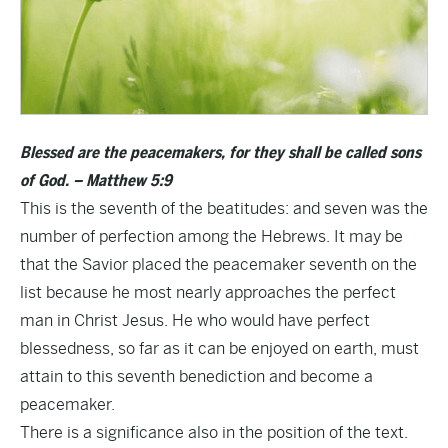
Blessed are the peacemakers, for they shall be called sons
of God. – Matthew 5:9
This is the seventh of the beatitudes: and seven was the
number of perfection among the Hebrews. It may be
that the Savior placed the peacemaker seventh on the
list because he most nearly approaches the perfect
man in Christ Jesus. He who would have perfect
blessedness, so far as it can be enjoyed on earth, must
attain to this seventh benediction and become a
peacemaker.
There is a significance also in the position of the text.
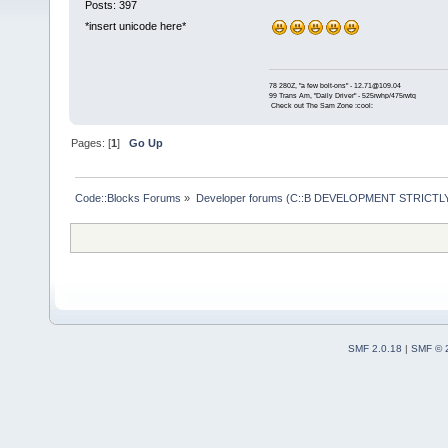
Posts: 397
*insert unicode here*
78 280Z, "a few bolt-ons" - 12.71@109.04
99 Trans Am, "Daily Driver" - 525rwhp/475rwtq
Check out The Sam Zone :cool:
Pages: [
1
]
Go Up
Code::Blocks Forums
»
Developer forums (C::B DEVELOPMENT STRICTLY
SMF 2.0.18
|
SMF © 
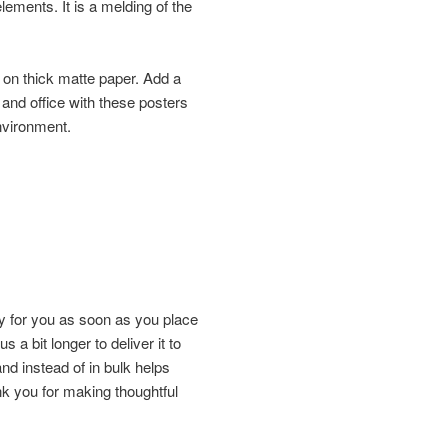
elements. It is a melding of the
on thick matte paper. Add a
and office with these posters
environment.
y for you as soon as you place
s a bit longer to deliver it to
d instead of in bulk helps
k you for making thoughtful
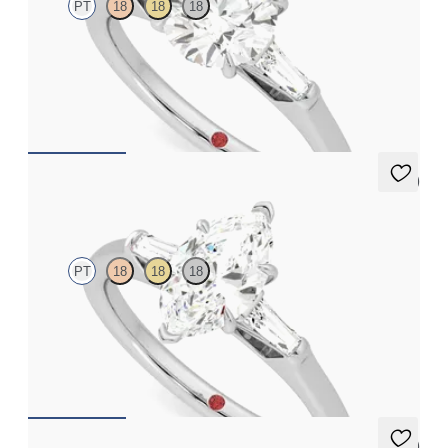
PT
18
18
18
Round diamond art deco trilogy engagement ring with tapered
baguettes
FROM
A$4,068
5 (3)
Mirror
PT
18
18
18
Marquise diamond art deco trilogy engagement ring with
tapered baguettes
FROM
A$4,068
5 (3)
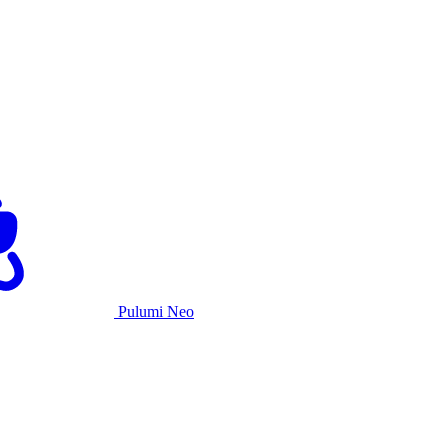
Pulumi Neo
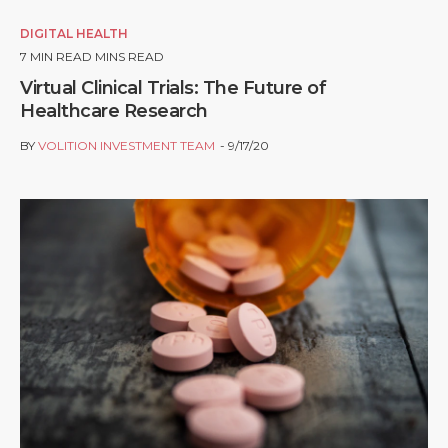
DIGITAL HEALTH
7
MIN READ MINS READ
Virtual Clinical Trials: The Future of
Healthcare Research
BY
VOLITION INVESTMENT TEAM
9/17/20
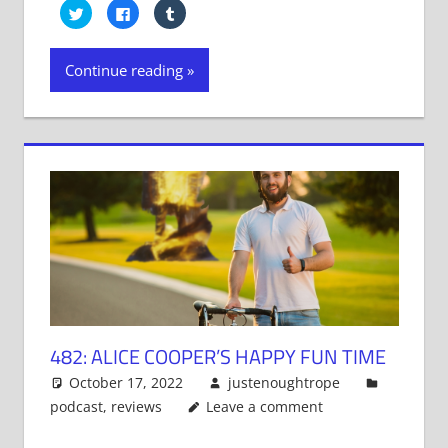
Click
Click
Click
to
to
to
share
share
share
on
on
on
Twitter
Facebook
Tumblr
Continue reading
(Opens
(Opens
(Opens
in
in
in
new
new
new
window)
window)
window)
482: ALICE COOPER’S HAPPY FUN TIME
October 17, 2022
justenoughtrope
podcast
,
reviews
Leave a comment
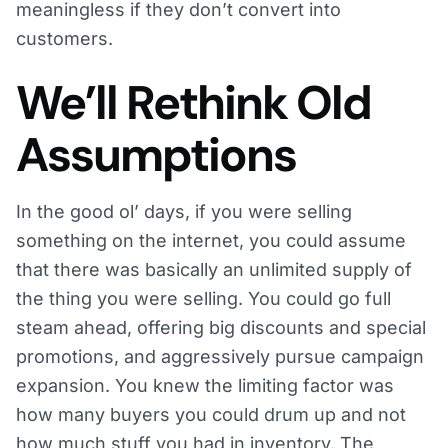
meaningless if they don’t convert into
customers.
We’ll Rethink Old
Assumptions
In the good ol’ days, if you were selling
something on the internet, you could assume
that there was basically an unlimited supply of
the thing you were selling. You could go full
steam ahead, offering big discounts and special
promotions, and aggressively pursue campaign
expansion. You knew the limiting factor was
how many buyers you could drum up and not
how much stuff you had in inventory. The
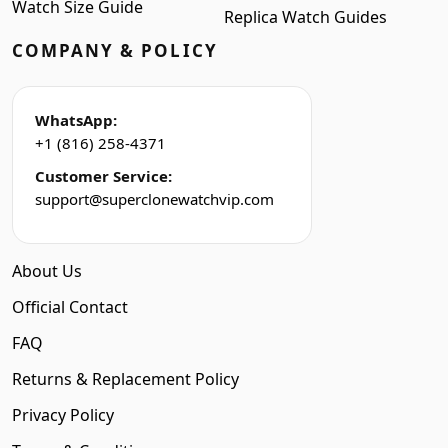
Watch Size Guide
Replica Watch Guides
COMPANY & POLICY
WhatsApp:
+1 (816) 258-4371
Customer Service:
support@superclonewatchvip.com
About Us
Official Contact
FAQ
Returns & Replacement Policy
Privacy Policy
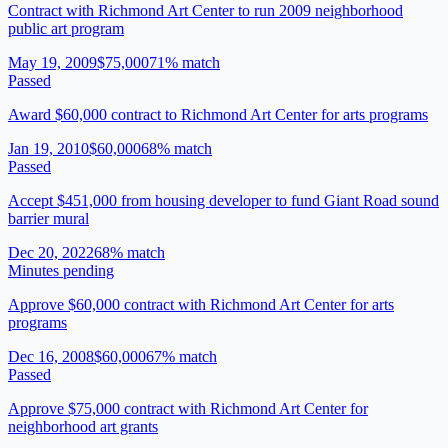
Contract with Richmond Art Center to run 2009 neighborhood
public art program
May 19, 2009
$75,000
71
% match
Passed
Award $60,000 contract to Richmond Art Center for arts programs
Jan 19, 2010
$60,000
68
% match
Passed
Accept $451,000 from housing developer to fund Giant Road sound
barrier mural
Dec 20, 2022
68
% match
Minutes pending
Approve $60,000 contract with Richmond Art Center for arts
programs
Dec 16, 2008
$60,000
67
% match
Passed
Approve $75,000 contract with Richmond Art Center for
neighborhood art grants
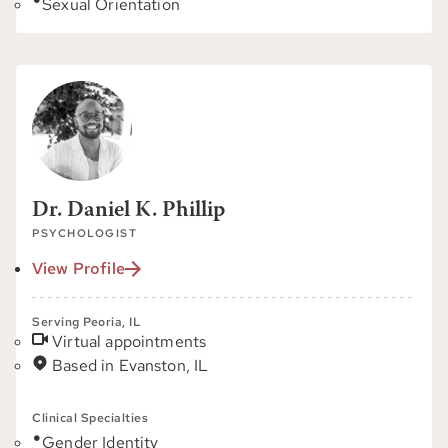
Sexual Orientation
Dr. Daniel K. Phillip
PSYCHOLOGIST
View Profile
Serving Peoria, IL
Virtual appointments
Based in Evanston, IL
Clinical Specialties
Gender Identity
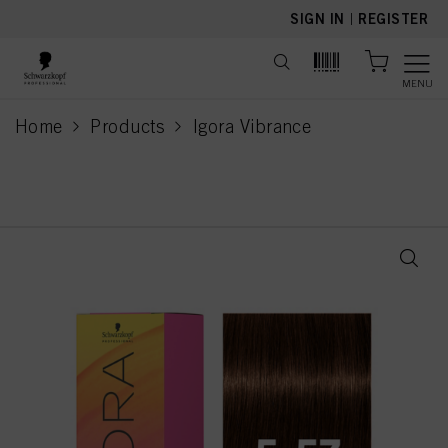
text.skipToContent
text.skipToNavigation
SIGN IN
|
REGISTER
MENU
Home
Products
Igora Vibrance
current page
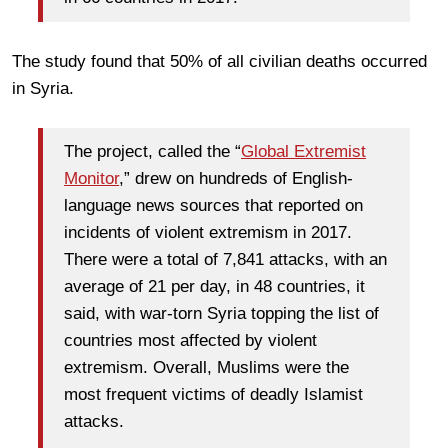
The study found that 50% of all civilian deaths occurred
in Syria.
The project, called the “
Global Extremist
Monitor
,” drew on hundreds of English-
language news sources that reported on
incidents of violent extremism in 2017.
There were a total of 7,841 attacks, with an
average of 21 per day, in 48 countries, it
said, with war-torn Syria topping the list of
countries most affected by violent
extremism. Overall, Muslims were the
most frequent victims of deadly Islamist
attacks.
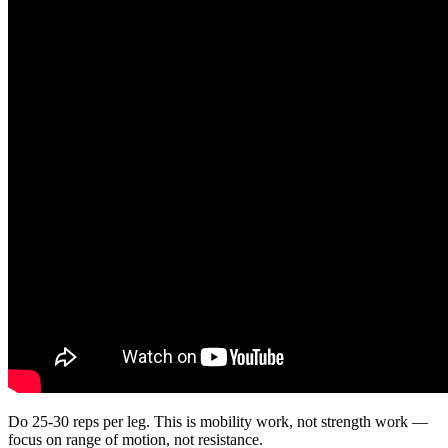
Do 25-30 reps per leg. This is mobility work, not strength work —
focus on range of motion, not resistance.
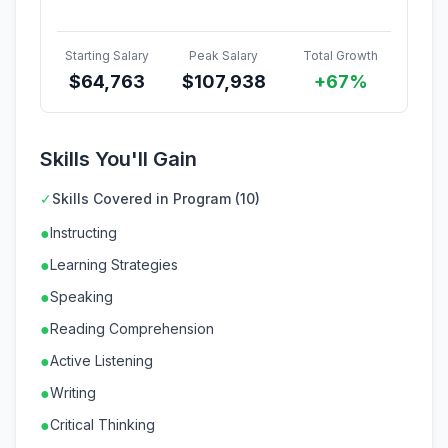
Starting Salary
Peak Salary
Total Growth
$
64,763
$
107,938
+67%
Skills You'll Gain
✓
Skills Covered in Program (10)
●
Instructing
●
Learning Strategies
●
Speaking
●
Reading Comprehension
●
Active Listening
●
Writing
●
Critical Thinking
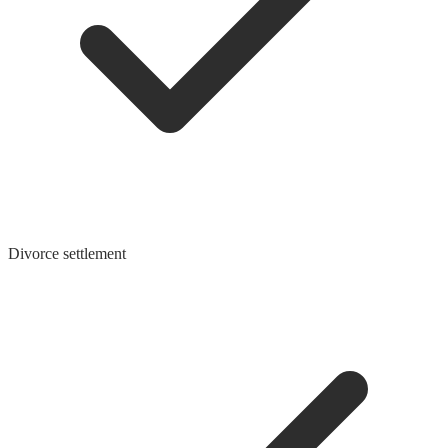
Divorce settlement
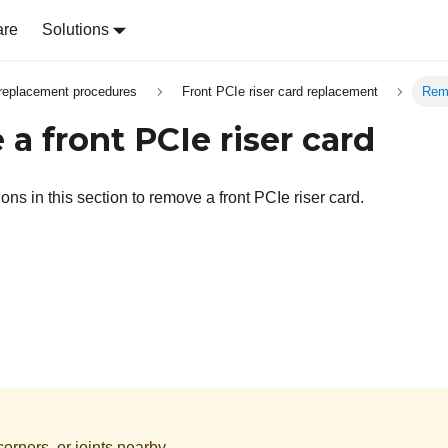
are
Solutions
replacement procedures
Front PCIe riser card replacement
Remo
a front PCIe riser card
ions in this section to remove a front PCIe riser card.
orners, or joints nearby.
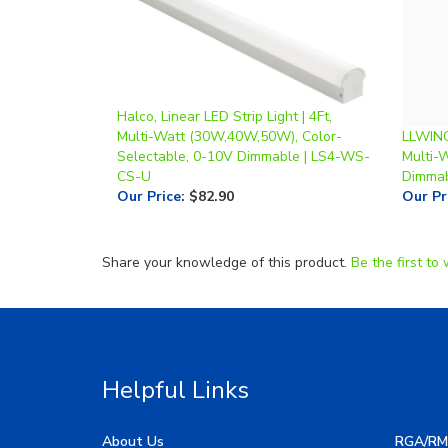
Halco, Linear LED Strip Light | 4Ft,
Multi-Watt (30W,40W,50W), Color-
LLWINC,
Selectable, 0-10V Dimmable | LS4-WS-
Multi-
CS-U
Dimmab
Our Price
:
$82.90
Our Pr
Share your knowledge of this product.
Be the first to 
Helpful Links
About Us
RGA/RM
My Account
Image G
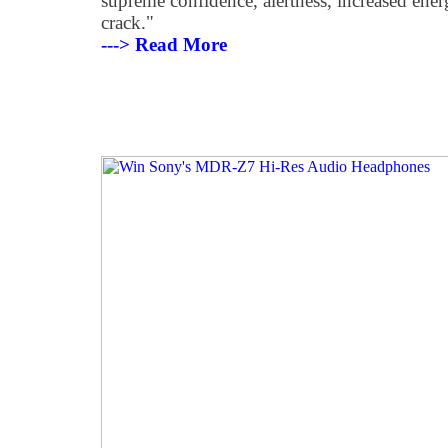
supreme confidence, alertness, increased ene
crack."
---> Read More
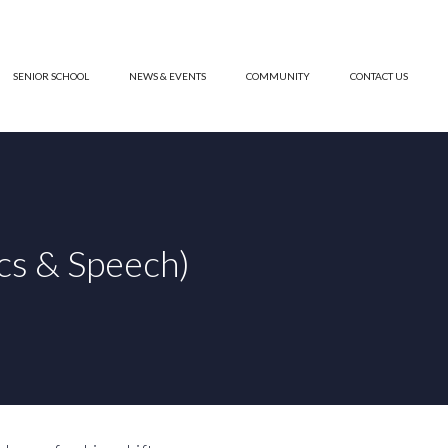
SENIOR SCHOOL
NEWS & EVENTS
COMMUNITY
CONTACT US
cs & Speech)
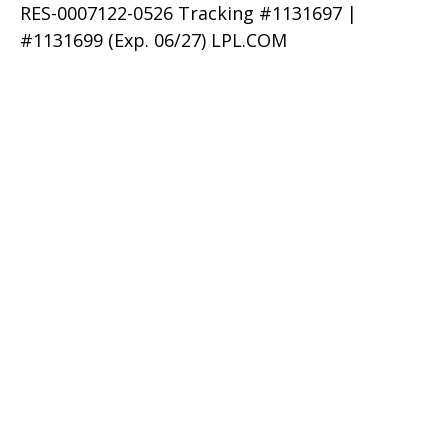
RES-0007122-0526 Tracking #1131697 |
#1131699 (Exp. 06/27) LPL.COM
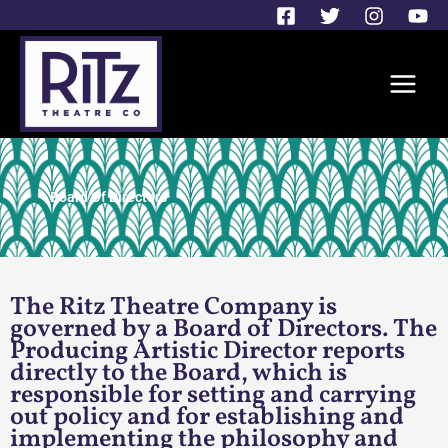
Skip
to
content
Board Of Directors
The Ritz Theatre Company is
governed by a Board of Directors. The
Producing Artistic Director reports
directly to the Board, which is
responsible for setting and carrying
out policy and for establishing and
implementing the philosophy and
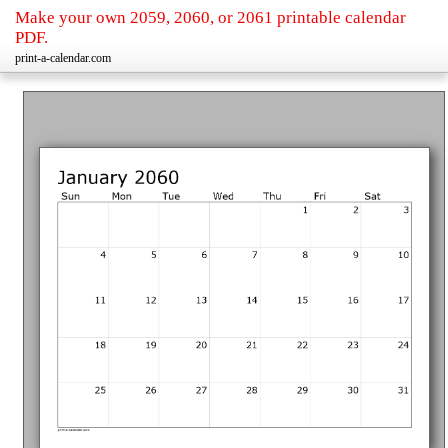
Make your own 2059, 2060, or 2061 printable calendar
PDF.
print-a-calendar.com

────

Reproduce the records word for word, please, from their first line up to and including the line that contains "Returns & Replacement Policy", but no pictures.

Blessed are the peacemakers, for they shall be called sons
of God. – Matthew 5:9
This is the seventh of the beatitudes: and seven was the
number of perfection among the Hebrews. It may be
that the Savior placed the peacemaker seventh on the
list because he most nearly approaches the perfect
man in Christ Jesus. He who would have perfect
blessedness, so far as it can be enjoyed on earth, must
attain to this seventh benediction and become a
peacemaker.
There is a significance also in the position of the text.
Posts: 397
*insert unicode here*
78 280Z, "a few bolt-ons" - 12.71@109.04
99 Trans Am, "Daily Driver" - 525rwhp/475rwtq
Check out The Sam Zone :cool:
Pages: [
1
]
Go Up
Code::Blocks Forums
»
Developer forums (C::B DEVELOPMENT STRICTLY
SMF 2.0.18
|
SMF © 
elements. It is a melding of the
on thick matte paper. Add a
and office with these posters
environment.
y for you as soon as you place
s a bit longer to deliver it to
d instead of in bulk helps
k you for making thoughtful
PT
18
18
18
Round diamond art deco trilogy engagement ring with tapered
baguettes
FROM
A$4,068
5 (3)
Mirror
PT
18
18
18
Marquise diamond art deco trilogy engagement ring with
tapered baguettes
FROM
A$4,068
5 (3)
Pulumi Neo
DIGITAL HEALTH
7
MIN READ MINS READ
Virtual Clinical Trials: The Future of
Healthcare Research
BY
VOLITION INVESTMENT TEAM
9/17/20
Click
Click
Click
to
to
to
share
share
share
on
on
on
Twitter
Facebook
Tumblr
Continue reading
(Opens
(Opens
(Opens
in
in
in
new
new
new
window)
window)
window)
482: ALICE COOPER’S HAPPY FUN TIME
October 17, 2022
justenoughtrope
podcast
,
reviews
Leave a comment
meaningless if they don’t convert into
customers.
We’ll Rethink Old
Assumptions
In the good ol’ days, if you were selling
something on the internet, you could assume
that there was basically an unlimited supply of
the thing you were selling. You could go full
steam ahead, offering big discounts and special
promotions, and aggressively pursue campaign
expansion. You knew the limiting factor was
how many buyers you could drum up and not
how much stuff you had in inventory. The
Watch Size Guide
Replica Watch Guides
COMPANY & POLICY
WhatsApp:
+1 (816) 258-4371
Customer Service:
support@superclonewatchvip.com
About Us
Official Contact
FAQ
Returns & Replacement Policy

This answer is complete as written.